Top 5 Questions & Answers of 2009
The final installment: Question 5
Q: In Scotland in the addictions field we are all facing a huge shift in emphasis from a treatment modality (i.e. Methadone prescriptions) to Recovery (i.e. focussing on the holistic person - improving quality of life). This is significant in terms of service redesign and a system overhaul.
I just wondered what kind of support you could offer - we want to change how we deliver services and the biggest problem we have is that our current system is under so much pressure we have no room to make that turning space. How do you create turning space when the front end of your system is under so much pressure - the mid end is at capacity and there is little throughput at the backend. Existing systems are convoluted and confusing for clients to negotiate and we are facing targets from the Scottish Government that have no bearing on whether or not the service we provide is of quality and what people want.
Stuart’s A: The question needs to be answered in two parts. The first is how to create capacity and the second is how do you start to improve the wider system around addiction? Let me try to deal with each separately.
- Creating capacity in the current system
- Without being glib, to create capacity requires knowledge of how the current system works today. And in your system you have to know two things. The first is the type and frequency of demand into the system, i.e. who wants help, how often and what help do they want. When you get this data you might find that there are some people who would be better served elsewhere, or some who are having to make multiple demands on the system to get what they need, hence destroying capacity.
- The second piece of information you need to get is your capability to serve those that need your help. I.e. how often do they get what they want and how easy does the system make it for you to deliver what they need?
Let me give you an example. A few years ago we did some work in cancer care. They had similar problems to the ones you describe. As you can imagine it was tough but very satisfying work. We worked with the medical staff and hospital administrators to teach them how to study their system. They soon found that the nature of demand was predictable in terms of frequency.
But what they also found was that there were a percentage of the clients referred from doctors that should not have been referred and they made plans to work with doctors who needed additional help in the pre-diagnosis stage. Additionally there were some patients that had been given the all the clear many years before and therefore had no higher likely hood of contracting cancer than someone who had no history of cancer. There were obvious opportunities to reduce the demand into the system.
Whilst I can’t and wouldn’t say that the same would be true of your system, gathering data on the type and frequency of demand would be my first port of call, it’s likely to provide useful data if not about how to reduce demand, then to prove the true levels of funding and staff you might need in your system.

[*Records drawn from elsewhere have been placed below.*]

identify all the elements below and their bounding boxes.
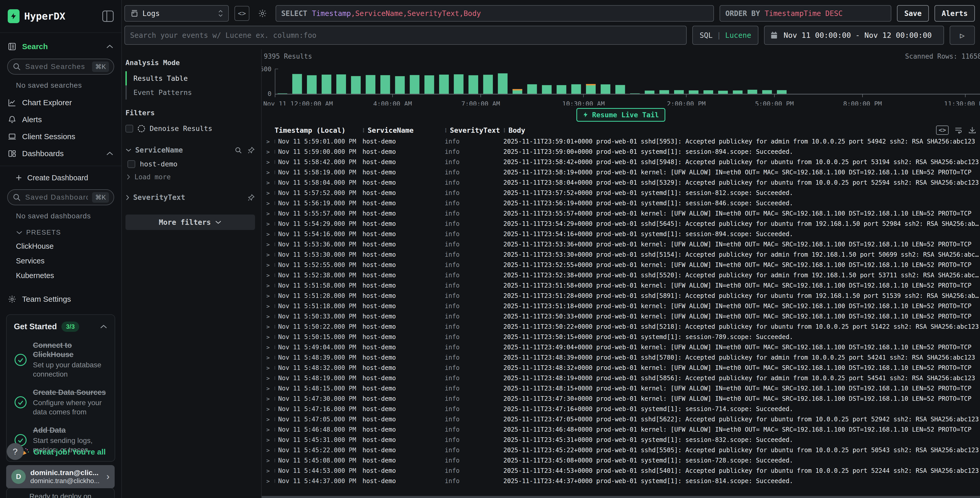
table-row[interactable]: >Nov 11 5:50:22.000 PMhost-demoinfo2025-… <box>262 322 980 332</box>
table-row[interactable]: >Nov 11 5:52:55.000 PMhost-demoinfo2025-… <box>262 260 980 270</box>
table-row[interactable]: >Nov 11 5:56:19.000 PMhost-demoinfo2025-… <box>262 198 980 208</box>
sidebar-item-dashboards[interactable]: Dashboards <box>0 145 121 162</box>
row-expand-chevron[interactable]: > <box>262 283 275 289</box>
preset-clickhouse[interactable]: ClickHouse <box>0 239 121 254</box>
table-row[interactable]: >Nov 11 5:48:39.000 PMhost-demoinfo2025-… <box>262 353 980 363</box>
table-row[interactable]: >Nov 11 5:47:30.000 PMhost-demoinfo2025-… <box>262 394 980 404</box>
column-header-severitytext[interactable]: ⁞SeverityText <box>445 126 503 134</box>
presets-toggle[interactable]: PRESETS <box>0 225 121 239</box>
sidebar-collapse-icon[interactable] <box>102 11 114 22</box>
saved-dashboards-input[interactable] <box>25 193 88 201</box>
row-expand-chevron[interactable]: > <box>262 241 275 248</box>
table-row[interactable]: >Nov 11 5:50:33.000 PMhost-demoinfo2025-… <box>262 311 980 322</box>
sidebar-item-alerts[interactable]: Alerts <box>0 111 121 128</box>
table-row[interactable]: >Nov 11 5:53:36.000 PMhost-demoinfo2025-… <box>262 239 980 249</box>
table-row[interactable]: >Nov 11 5:51:28.000 PMhost-demoinfo2025-… <box>262 290 980 301</box>
denoise-checkbox[interactable] <box>126 125 133 132</box>
column-header-body[interactable]: ⁞Body <box>503 126 980 134</box>
table-row[interactable]: >Nov 11 5:54:29.000 PMhost-demoinfo2025-… <box>262 219 980 229</box>
code-toggle-button[interactable]: <> <box>234 6 249 21</box>
row-expand-chevron[interactable]: > <box>262 293 275 299</box>
get-started-item[interactable]: Connect to ClickHouseSet up your databas… <box>14 341 107 379</box>
column-header-timestamp[interactable]: Timestamp (Local) <box>275 126 363 134</box>
table-row[interactable]: >Nov 11 5:58:04.000 PMhost-demoinfo2025-… <box>262 177 980 188</box>
table-row[interactable]: >Nov 11 5:55:57.000 PMhost-demoinfo2025-… <box>262 208 980 219</box>
row-expand-chevron[interactable]: > <box>262 262 275 268</box>
denoise-results-option[interactable]: Denoise Results <box>126 121 255 136</box>
columns-code-icon[interactable]: <> <box>936 126 949 135</box>
row-expand-chevron[interactable]: > <box>262 272 275 279</box>
table-row[interactable]: >Nov 11 5:51:58.000 PMhost-demoinfo2025-… <box>262 280 980 290</box>
logo[interactable]: HyperDX <box>8 9 65 23</box>
saved-searches-input[interactable] <box>25 62 88 71</box>
table-row[interactable]: >Nov 11 5:47:16.000 PMhost-demoinfo2025-… <box>262 404 980 414</box>
row-expand-chevron[interactable]: > <box>262 231 275 238</box>
table-row[interactable]: >Nov 11 5:52:38.000 PMhost-demoinfo2025-… <box>262 270 980 280</box>
help-button[interactable]: ? <box>7 443 24 460</box>
row-expand-chevron[interactable]: > <box>262 313 275 320</box>
table-row[interactable]: >Nov 11 5:45:08.000 PMhost-demoinfo2025-… <box>262 455 980 466</box>
table-row[interactable]: >Nov 11 5:58:19.000 PMhost-demoinfo2025-… <box>262 167 980 177</box>
event-search-input[interactable] <box>130 31 681 40</box>
sidebar-item-client-sessions[interactable]: Client Sessions <box>0 128 121 145</box>
pin-icon[interactable] <box>247 194 255 201</box>
row-expand-chevron[interactable]: > <box>262 468 275 474</box>
lang-lucene[interactable]: Lucene <box>725 31 751 40</box>
row-expand-chevron[interactable]: > <box>262 252 275 258</box>
saved-dashboards-search[interactable]: ⌘K <box>7 189 114 205</box>
chevron-up-icon[interactable] <box>106 44 114 49</box>
load-more-button[interactable]: Load more <box>126 171 255 183</box>
column-drag-handle[interactable]: ⁞ <box>503 126 505 134</box>
table-row[interactable]: >Nov 11 5:45:22.000 PMhost-demoinfo2025-… <box>262 445 980 455</box>
row-expand-chevron[interactable]: > <box>262 426 275 433</box>
row-expand-chevron[interactable]: > <box>262 406 275 412</box>
table-row[interactable]: >Nov 11 5:49:04.000 PMhost-demoinfo2025-… <box>262 342 980 353</box>
table-row[interactable]: >Nov 11 5:59:01.000 PMhost-demoinfo2025-… <box>262 136 980 147</box>
row-expand-chevron[interactable]: > <box>262 138 275 145</box>
filter-group-servicename[interactable]: ServiceName <box>126 143 255 157</box>
table-row[interactable]: >Nov 11 5:59:00.000 PMhost-demoinfo2025-… <box>262 147 980 157</box>
table-row[interactable]: >Nov 11 5:50:15.000 PMhost-demoinfo2025-… <box>262 332 980 342</box>
table-row[interactable]: >Nov 11 5:44:37.000 PMhost-demoinfo2025-… <box>262 476 980 486</box>
sidebar-item-search[interactable]: Search <box>0 38 121 55</box>
download-icon[interactable] <box>968 126 977 134</box>
horizontal-scrollbar[interactable] <box>262 496 980 498</box>
table-row[interactable]: >Nov 11 5:48:15.000 PMhost-demoinfo2025-… <box>262 383 980 394</box>
get-started-item[interactable]: Create Data SourcesConfigure where your … <box>14 388 107 417</box>
create-dashboard-button[interactable]: Create Dashboard <box>0 170 121 186</box>
table-row[interactable]: >Nov 11 5:48:32.000 PMhost-demoinfo2025-… <box>262 363 980 373</box>
table-row[interactable]: >Nov 11 5:53:30.000 PMhost-demoinfo2025-… <box>262 249 980 260</box>
row-expand-chevron[interactable]: > <box>262 385 275 392</box>
run-query-button[interactable]: ▷ <box>950 26 975 45</box>
alerts-button[interactable]: Alerts <box>934 5 975 22</box>
chevron-up-icon[interactable] <box>100 324 107 329</box>
results-histogram[interactable]: 6000Nov 11 12:00:00 AM4:00:00 AM7:00:00 … <box>262 60 980 105</box>
column-header-servicename[interactable]: ⁞ServiceName <box>363 126 445 134</box>
row-expand-chevron[interactable]: > <box>262 447 275 453</box>
row-expand-chevron[interactable]: > <box>262 324 275 330</box>
row-expand-chevron[interactable]: > <box>262 365 275 371</box>
row-expand-chevron[interactable]: > <box>262 478 275 484</box>
mode-results-table[interactable]: Results Table <box>126 71 255 85</box>
row-expand-chevron[interactable]: > <box>262 149 275 155</box>
row-expand-chevron[interactable]: > <box>262 211 275 217</box>
row-expand-chevron[interactable]: > <box>262 344 275 351</box>
row-expand-chevron[interactable]: > <box>262 159 275 165</box>
language-toggle[interactable]: SQL | Lucene <box>692 26 758 45</box>
table-row[interactable]: >Nov 11 5:48:19.000 PMhost-demoinfo2025-… <box>262 373 980 383</box>
pin-icon[interactable] <box>247 146 255 154</box>
lang-sql[interactable]: SQL <box>700 31 713 40</box>
row-expand-chevron[interactable]: > <box>262 190 275 196</box>
table-row[interactable]: >Nov 11 5:47:05.000 PMhost-demoinfo2025-… <box>262 414 980 425</box>
row-expand-chevron[interactable]: > <box>262 437 275 443</box>
sidebar-item-team-settings[interactable]: Team Settings <box>0 290 121 308</box>
table-row[interactable]: >Nov 11 5:44:53.000 PMhost-demoinfo2025-… <box>262 466 980 476</box>
row-expand-chevron[interactable]: > <box>262 396 275 402</box>
wrap-lines-icon[interactable] <box>954 126 963 134</box>
preset-kubernetes[interactable]: Kubernetes <box>0 268 121 283</box>
row-expand-chevron[interactable]: > <box>262 303 275 310</box>
event-search[interactable] <box>124 26 687 45</box>
row-expand-chevron[interactable]: > <box>262 334 275 340</box>
row-expand-chevron[interactable]: > <box>262 375 275 381</box>
sidebar-item-chart-explorer[interactable]: Chart Explorer <box>0 94 121 111</box>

Additionally when we studied the flow of a patient through the cancer diagnosis system, it was obvious that the process was cumbersome, slow and filled with red tape. And when systems are slow to respond to what matters to customers, they (the customer) tend to place more demand on the system to find out what’s happening.
Hence it’s likely that you would get some benefit studying what’s involved in your service provision. You may find that there is unnecessary bureaucracy and policies that would be better removed for those afflicted with the addiction and would reduce the cost of running the service.
Having created capacity by doing this I would suggest that it’s incumbent on you to make the wider system better and actually do things to help remove the addiction (yes a statement of the obvious I know). But the question is by what method. I will deal with this in the second part of my answer.
- Optimising the larger system and improving care throughout the system
- As in my first response the answer to actually improving the whole system lies in understanding the points of failure in the system. It may be that those points give the clues to what happens when a methadone dependant citizen reaches out for help and is let down, thus further exacerbating their addiction.
- To provide insight would require, in my opinion, a slightly different approach. Rather than working forward, you work back. Take 20-30 people who are in the system currently and work back though their typical journeys. You may have to involve many different agencies: benefits, housing, the criminal justice system, accident and emergency, the local GP practice, and of course your own system. As you study a typical journey you will no-doubt find predictable points at which help might have been effective and welcomed, or points at which help was wanted but there was no method for its provision.
Though this might prove a difficult task I’m sure it would be a worthy one. My experience in multi-agency work with the criminal justice system and local authorities is that with the right leadership much can be changed.